Set down a faithful copy of every record, and skip the pictures in it.

Extracted entries -
---*---

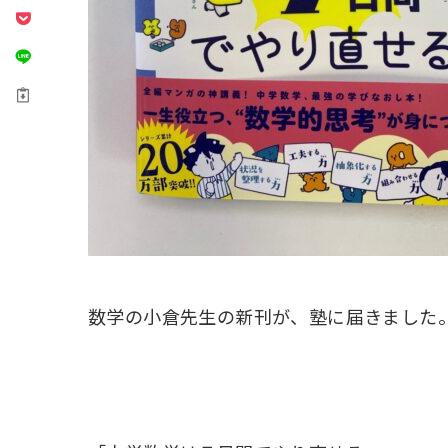
数学の小倉先生の新刊が、塾に届きました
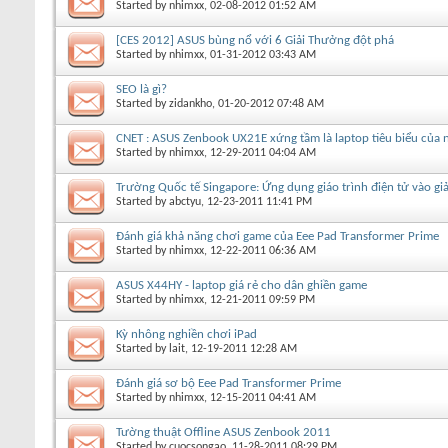
Started by
nhimxx
, 02-08-2012 01:52 AM
[CES 2012] ASUS bùng nổ với 6 Giải Thưởng đột phá
Started by
nhimxx
, 01-31-2012 03:43 AM
SEO là gì?
Started by
zidankho
, 01-20-2012 07:48 AM
CNET : ASUS Zenbook UX21E xứng tầm là laptop tiêu biểu của
Started by
nhimxx
, 12-29-2011 04:04 AM
Trường Quốc tế Singapore: Ứng dụng giáo trình điện tử vào gi
Started by
abctyu
, 12-23-2011 11:41 PM
Đánh giá khả năng chơi game của Eee Pad Transformer Prime
Started by
nhimxx
, 12-22-2011 06:36 AM
ASUS X44HY - laptop giá rẻ cho dân ghiền game
Started by
nhimxx
, 12-21-2011 09:59 PM
Kỳ nhông nghiền chơi iPad
Started by
lait
, 12-19-2011 12:28 AM
Đánh giá sơ bộ Eee Pad Transformer Prime
Started by
nhimxx
, 12-15-2011 04:41 AM
Tường thuật Offline ASUS Zenbook 2011
Started by
cuocsongao
, 11-28-2011 08:29 PM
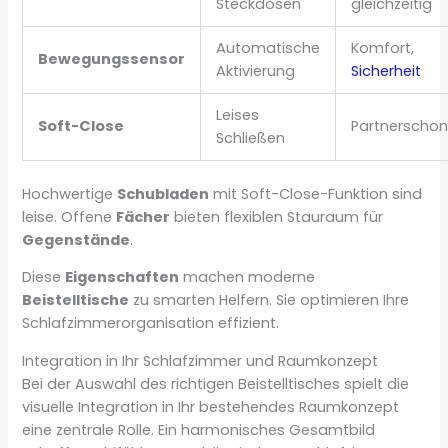
Steckdosen
gleichzeitig
Automatische
Komfort,
Bewegungssensor
Aktivierung
Sicherheit
Leises
Soft-Close
Partnerscho
Schließen
Hochwertige
Schubladen
mit Soft-Close-Funktion sind
leise. Offene
Fächer
bieten flexiblen Stauraum für
Gegenstände
.
Diese
Eigenschaften
machen moderne
Beistelltische
zu smarten Helfern. Sie optimieren Ihre
Schlafzimmerorganisation effizient.
Integration in Ihr Schlafzimmer und Raumkonzept
Bei der Auswahl des richtigen Beistelltisches spielt die
visuelle Integration in Ihr bestehendes Raumkonzept
eine zentrale Rolle. Ein harmonisches Gesamtbild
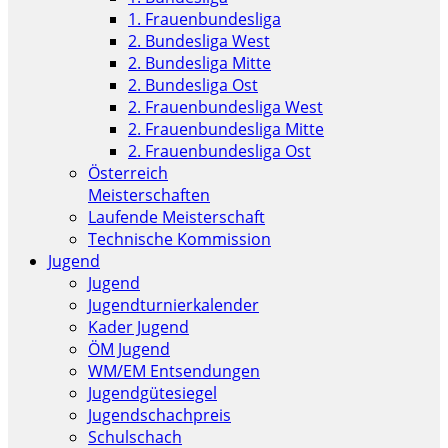
1. Frauenbundesliga
2. Bundesliga West
2. Bundesliga Mitte
2. Bundesliga Ost
2. Frauenbundesliga West
2. Frauenbundesliga Mitte
2. Frauenbundesliga Ost
Österreich
Meisterschaften
Laufende Meisterschaft
Technische Kommission
Jugend
Jugend
Jugendturnierkalender
Kader Jugend
ÖM Jugend
WM/EM Entsendungen
Jugendgütesiegel
Jugendschachpreis
Schulschach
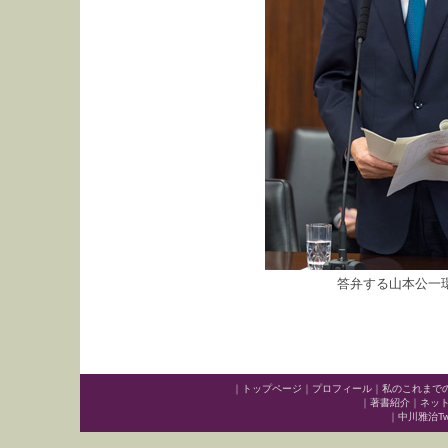
答弁する山本公一
｜
トップページ
｜
プロフィール
｜
私のこれまで
｜
著書紹介
｜
ネッ
｜
中川雅治Twit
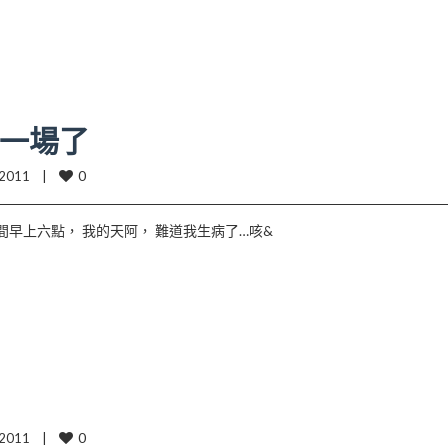
一場了
0
2011    |    
間早上六點， 我的天阿， 難道我生病了…咳&
0
2011    |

---*---

Written response -
数学の小倉先生の新刊が、塾に届きました
Started by
nhimxx
, 02-08-2012 01:52 AM
[CES 2012] ASUS bùng nổ với 6 Giải Thưởng đột phá
Started by
nhimxx
, 01-31-2012 03:43 AM
SEO là gì?
Started by
zidankho
, 01-20-2012 07:48 AM
CNET : ASUS Zenbook UX21E xứng tầm là laptop tiêu biểu của
Started by
nhimxx
, 12-29-2011 04:04 AM
Trường Quốc tế Singapore: Ứng dụng giáo trình điện tử vào gi
Started by
abctyu
, 12-23-2011 11:41 PM
Đánh giá khả năng chơi game của Eee Pad Transformer Prime
Started by
nhimxx
, 12-22-2011 06:36 AM
ASUS X44HY - laptop giá rẻ cho dân ghiền game
Started by
nhimxx
, 12-21-2011 09:59 PM
Kỳ nhông nghiền chơi iPad
Started by
lait
, 12-19-2011 12:28 AM
Đánh giá sơ bộ Eee Pad Transformer Prime
Started by
nhimxx
, 12-15-2011 04:41 AM
Tường thuật Offline ASUS Zenbook 2011
Started by
cuocsongao
, 11-28-2011 08:29 PM
Steckdosen
gleichzeitig
Automatische
Komfort,
Bewegungssensor
Aktivierung
Sicherheit
Leises
Soft-Close
Partnerscho
Schließen
Hochwertige
Schubladen
mit Soft-Close-Funktion sind
leise. Offene
Fächer
bieten flexiblen Stauraum für
Gegenstände
.
Diese
Eigenschaften
machen moderne
Beistelltische
zu smarten Helfern. Sie optimieren Ihre
Schlafzimmerorganisation effizient.
Integration in Ihr Schlafzimmer und Raumkonzept
Bei der Auswahl des richtigen Beistelltisches spielt die
visuelle Integration in Ihr bestehendes Raumkonzept
eine zentrale Rolle. Ein harmonisches Gesamtbild
1. Frauenbundesliga
2. Bundesliga West
2. Bundesliga Mitte
2. Bundesliga Ost
2. Frauenbundesliga West
2. Frauenbundesliga Mitte
2. Frauenbundesliga Ost
Österreich
Meisterschaften
Laufende Meisterschaft
Technische Kommission
Jugend
Jugend
Jugendturnierkalender
Kader Jugend
ÖM Jugend
WM/EM Entsendungen
Jugendgütesiegel
Jugendschachpreis
Schulschach
答弁する山本公一
｜
トップページ
｜
プロフィール
｜
私のこれまで
｜
著書紹介
｜
ネッ
｜
中川雅治Twit
一場了
0
2011    |    
間早上六點， 我的天阿， 難道我生病了…咳&
0
2011    |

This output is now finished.